Understanding power relations is key to scaling change for healthy communities

Levelling three elements of power creates the preconditions to achieve scale for health interventions say Scott Berns and Sebabatso Manoeli. This article is part of our Building Healthy Communities collection.

Expanding the reach of interventions that have been proven to promote health and wellbeing in communities, especially for the most vulnerable, remains a challenge. For example, why are there still challenges and disparities in scaling-up access to clean water globally, even in the United States?1,2 What makes it so difficult to scale up health interventions?

We recently met with nine other leaders in healthcare, nonprofit, academia, public health, community and private philanthropic sectors from across four continents at the Salzburg Global Seminar to share our experiences in scaling health interventions. One of the striking findings of our discussions was that while there are many guidelines for scaling up interventions,3,4 there is a dearth of work on the preconditions needed to successfully scale them.

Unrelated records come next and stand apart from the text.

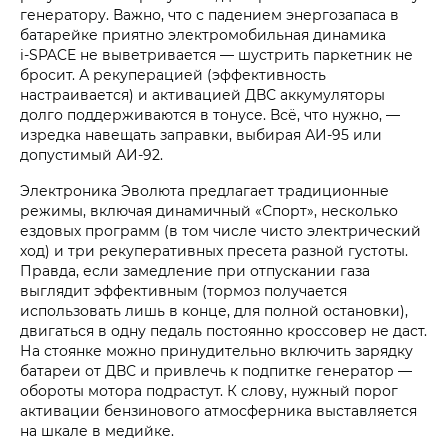
генератору. Важно, что с падением энергозапаса в
батарейке приятно электромобильная динамика
i‑SPACE не выветривается — шустрить паркетник не
бросит. А рекуперацией (эффективность
настраивается) и активацией ДВС аккумуляторы
долго поддерживаются в тонусе. Всё, что нужно, —
изредка навещать заправки, выбирая АИ-95 или
допустимый АИ-92.
Электроника Эволюта предлагает традиционные
режимы, включая динамичный «Спорт», несколько
ездовых программ (в том числе чисто электрический
ход) и три рекуперативных пресета разной густоты.
Правда, если замедление при отпускании газа
выглядит эффективным (тормоз получается
использовать лишь в конце, для полной остановки),
двигаться в одну педаль постоянно кроссовер не даст.
На стоянке можно принудительно включить зарядку
батареи от ДВС и привлечь к подпитке генератор —
обороты мотора подрастут. К слову, нужный порог
активации бензинового атмосферника выставляется
на шкале в медийке.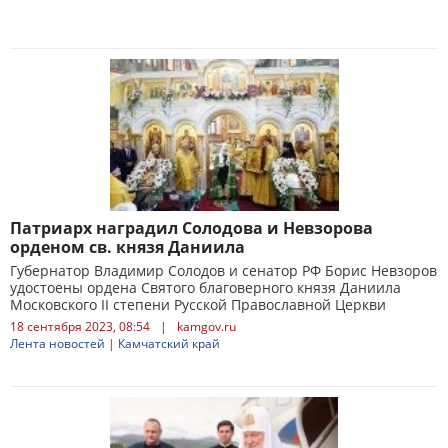
Патриарх наградил Солодова и Невзорова
орденом св. князя Даниила
Губернатор Владимир Солодов и сенатор РФ Борис Невзоров
удостоены ордена Святого благоверного князя Даниила
Московского II степени Русской Православной Церкви
18 сентября 2023, 08:54
|
kamgov.ru
Лента новостей
|
Камчатский край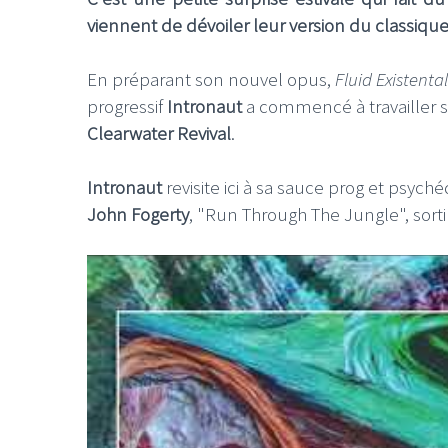
viennent de dévoiler leur version du classiq
En préparant son nouvel opus,
Fluid Existenta
progressif
Intronaut
a commencé à travailler su
Clearwater Revival
.
Intronaut
revisite ici à sa sauce prog et psyc
John Fogerty
, "Run Through The Jungle", sort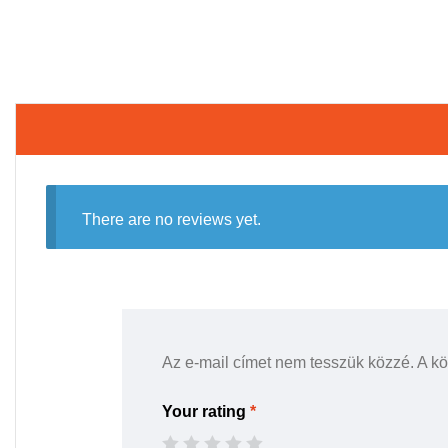
There are no reviews yet.
Az e-mail címet nem tesszük közzé.
A k
Your rating
*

The few resources that define the preconditions needed to successfully scale up health interventions focus on: the evidence to support scaling an intervention, identifying and engaging stakeholders to generate demand for the intervention, mobilizing resources to pay for the intervention, and creating coordinated implementation and sustainability plans.5 

These insights are commonly agnostic about the explicit importance of power relations, particularly as they relate to equity, as a key precondition for scaling health interventions. We believe that a deep consideration of power relations is at the heart of creating an optimal environment for scaling community-level health and wellbeing interventions. Every subsection of a community—governments, funders, academia, community-based organisations, healthcare professionals, health systems and families—collectively represents a social power system within which, structures, processes, relationships and roles of control emerge to ideally stabilise a complex environment.

In order to create the right conditions to scale health interventions for sustained impact, the sites of power within communities and the relations therein need to be understood by implementers. This process begins with no longer framing power as a confined commodity to certain groups of people or a zero-sum game. And, it is essential to understand power as a resource that can—and should—be shared equitably among people.

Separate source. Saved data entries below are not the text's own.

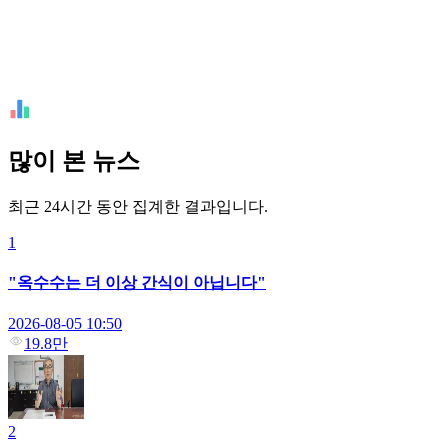
많이 본 뉴스
최근 24시간 동안 집계한 결과입니다.
1
"옥수수는 더 이상 간식이 아닙니다"
2026-08-05 10:50
19.8만
2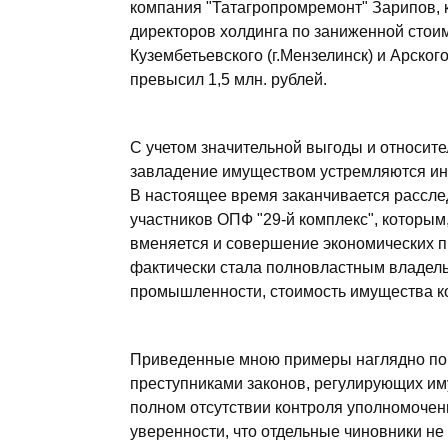
компания "Татагропромремонт" Зарипов, к
директоров холдинга по заниженной стои
Кузембетьевского (г.Мензелинск) и Арско
превысил 1,5 млн. рублей.
С учетом значительной выгоды и относит
завладение имуществом устремляются ин
В настоящее время заканчивается рассле
участников ОПФ "29-й комплекс", которым
вменяется и совершение экономических пр
фактически стала полновластным владел
промышленности, стоимость имущества ко
Приведенные мною примеры наглядно пок
преступниками законов, регулирующих и
полном отсутствии контроля уполномоченн
уверенности, что отдельные чиновники не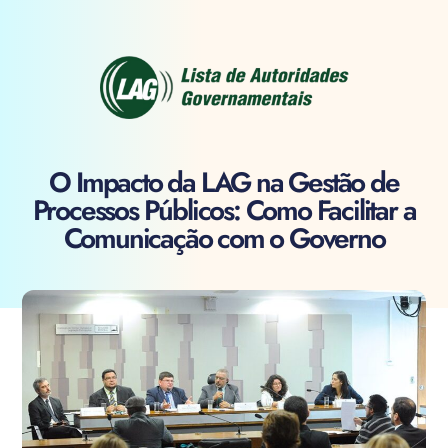
O Impacto da LAG na Gestão de
Processos Públicos: Como Facilitar a
Comunicação com o Governo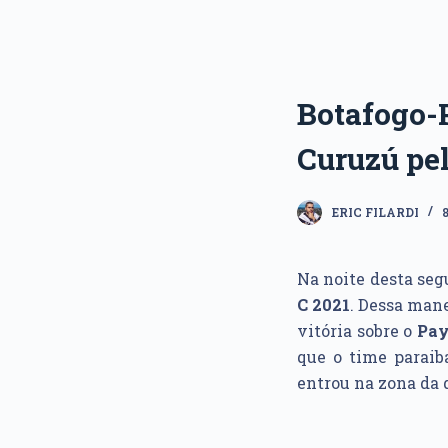
Botafogo-
Curuzú pel
ERIC FILARDI
Na noite desta segu
C 2021
. Dessa man
vitória sobre o
Pa
que o time paraib
entrou na zona da 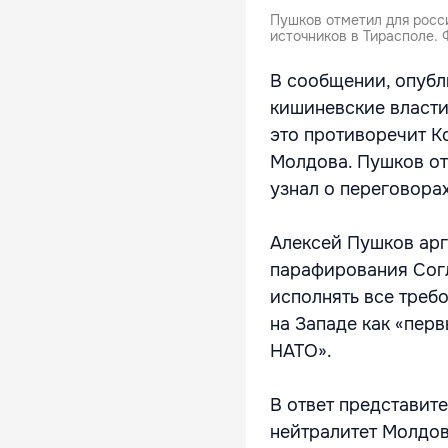
Пушков отметил для росси
источников в Тирасполе. 
В сообщении, опубл
кишиневские власти 
это противоречит К
Молдова. Пушков от
узнал о переговорах
Алексей Пушков арг
парафирования Согл
исполнять все треб
на Западе как «пер
НАТО».
В ответ представит
нейтралитет Молдов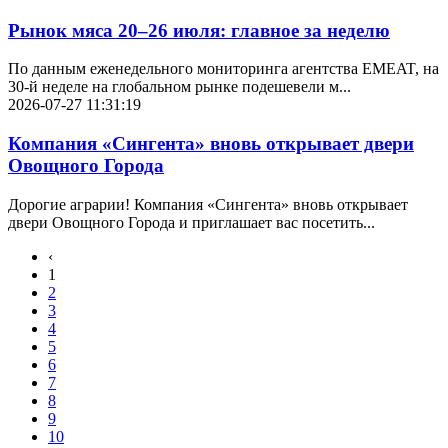
Рынок мяса 20–26 июля: главное за неделю
По данным еженедельного мониторинга агентства EMEAT, на
30-й неделе на глобальном рынке подешевели м...
2026-07-27 11:31:19
Компания «Сингента» вновь открывает двери
Овощного Города
Дорогие аграрии! Компания «Сингента» вновь открывает
двери Овощного Города и приглашает вас посетить...
‹
1
2
3
4
5
6
7
8
9
10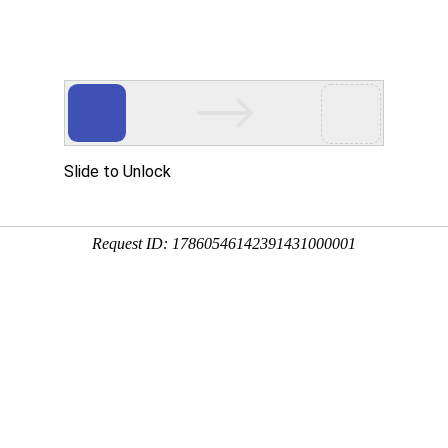
首页
公司简介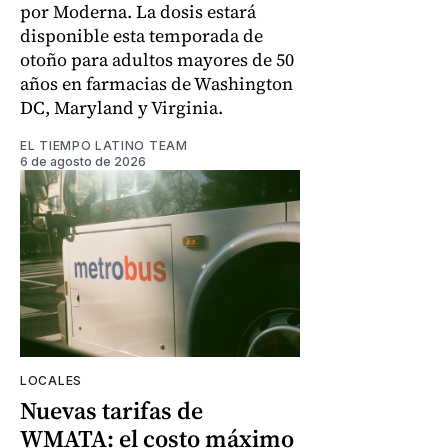
por Moderna. La dosis estará
disponible esta temporada de
otoño para adultos mayores de 50
años en farmacias de Washington
DC, Maryland y Virginia.
EL TIEMPO LATINO TEAM
6 de agosto de 2026
LOCALES
Nuevas tarifas de
WMATA: el costo máximo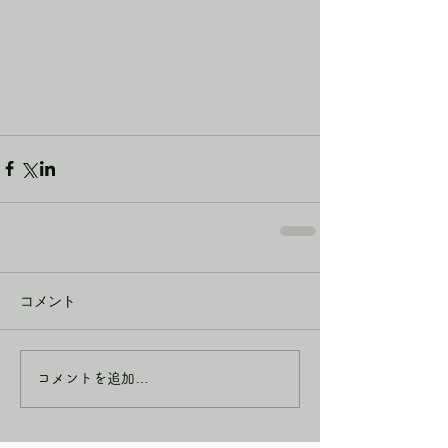
コメント
コメントを追加…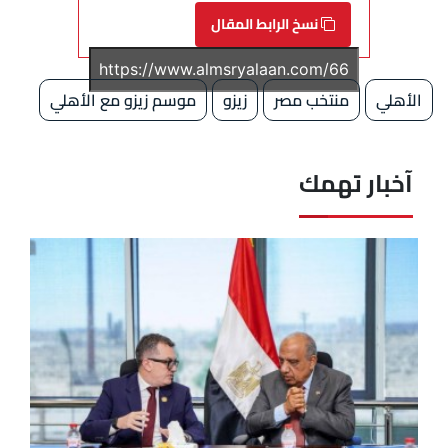
نسخ الرابط المقال
الأهلي
منتخب مصر
زيزو
موسم زيزو مع الأهلي
آخبار تهمك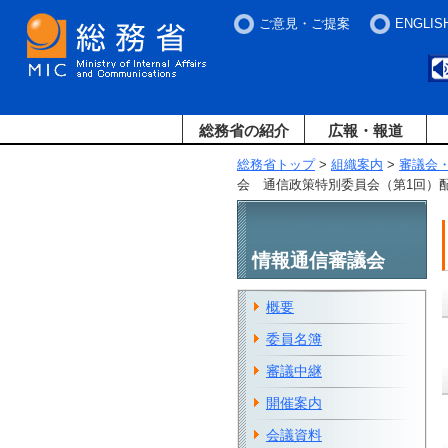
ご意見・ご提案
ENGLIS
総務省の紹介
広報・報道
総務省トップ
>
組織案内
>
審議会
会 通信政策特別委員会（第1回）
情報通信審議会
概要
委員名簿
審議中継
開催案内
会議資料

If we are to reimagine an equitable redistribution of power, we need to level mountains and fill valleys. But what elements are our mountains made of, and with what should we fill our valleys? Within the complexities of power relations there are three essential elements that are the components for scaling change for healthy communities: people, knowledge and resources.

Power expresses itself in different ways in each element and in each community but is often concentrated in ways that privilege certain groups of people, forms of knowledge and types of resources at the expense of others. Across these elements of power, we maintain that power ought to be deployed through them in the service of gaining trust, with equity as the central and driving ethos that levels and realigns the three elements of power to create the optimal conditions for change and achieving scale.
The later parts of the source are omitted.